|Vol. 21, No. 17||September 15, 1999|
by ROGER WIDMEYER
Texas Medical Center News
Hospice, a word which comes for the Greek word for hospitality, is not so much a place as it is a philosophy of patient care. Hospices as places do date back to medieval Europe when they served as rest sites for tired or lost travelers, the sick, women about to give birth - and the dying.
"Today, it's both a concept and a place," says Brandy R. Hicok, R.N., vice president of patient services at The Hospice at the Texas Medical Center.
The Hospice opened in 1983 and is one of about 40 hospices in the Houston metropolitan area.

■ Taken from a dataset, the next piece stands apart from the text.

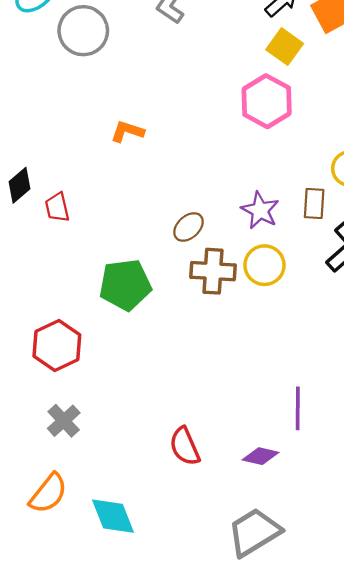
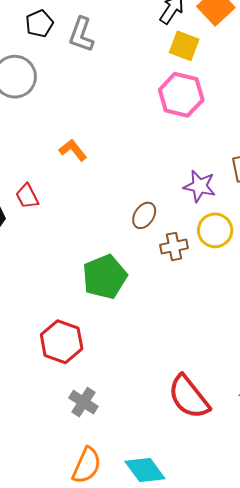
orange L-shape: (127, 131) -> (73, 150), turned 48
red trapezoid: (57, 207) -> (27, 196), moved
brown cross: (213, 271) -> (174, 246), size x0.7
red semicircle: (185, 446) -> (189, 397), size x1.4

The Hospice at the Texas Medical Center cares for 160-170 patients per day, over 12,000 annually.
"The hospice concept can be a difficult one for some care givers in acute care settings," says Hicok, who also possesses a bachelor's degree in nursing. "I came to hospice care from an acute care background," she says. "And an important reason I left that setting was my dissatisfaction with the way death was approached. There was a reluctance in many of my co-workers to discuss the fact that the patient was not going to make it, was not going to be cured."
Hicok and her colleagues in hospice care frequently use the word `transition' to describe the mission of their work with patients and families. Hospice care marks a transition from the health care team's efforts at curing a disease to a new period of providing pain relief and emphasis on quality of life for the patient and family. The hospice patient care team includes physician, nurse, social worker, chaplain and volunteer.
"It certainly is not about `giving up.' It's about changing direction," says Hicok. "And in most cases, there is a sense of relief, for both the patient and the family. Our emphases are different than the acute care setting."
Pain relief is the immediate priority. Each member of the hospice team is committed to pain relief because it is difficult to imagine any meaningful quality of life without relief from pain. "We have patients come to us in acute pain, and sometimes with multiple sources of pain," says Hicok. There is the source of pain from the disease itself, and there can be severe headaches, muscle ache, stiffness, constipation, bedsores.
"We listen very carefully to what our patient says the needs are, and we medicate accordingly. There remains, unfortunately, quite a bit of stigma about pain medication," says Hicok. "In hospice care, we discuss the need for pain relief with the family and we can teach them to administer medications."
The family is a critical part of the hospice team: over 90 percent of hospice care is provided in the patient's home or family member's home.
"As a nurse, hospice care calls for all my skills in assessment," says Hicok. "Importantly for me - and, I think, for anyone involved in hospice care - is also the role of patient advocate. Frequently, patients can feel as if they have no voice, that decisions are being made without their input."
Typically, Hickok says, someone in the family will begin to take a leadership role, because the family will also have urgent needs. The hospice team will offer support, and they will listen. Frequently, the family dynamics become central in the overall patient care. The patient and one or more members of the family may have unresolved conflicts; there is a real need to resolve these.
"When the patient's pain is being managed, there will be several escalating needs to address. A spiritual need, for example. At these phases, we want to have the right person from the team in place.
"During the process of letting go, the patient's world can become smaller, more focused."
When Brandy Hicok was just 3 years old, her father was in a terrible automobile accident. He remained in a coma for six years, dying when Brandy was 9. "Oh, I'm sure that had an enormous effect on me, and I'm in the health care field because I'm most comfortable caring for people - as we did for him.
"But each hospice patient is very unique, and it is a very special and unique setting - whether it's home or here at the Hospice at TMC. And in every case I think the team members experience self-discovery. I know I do. And I become more committed to being an advocate for patient and family, for their safe passage from this life."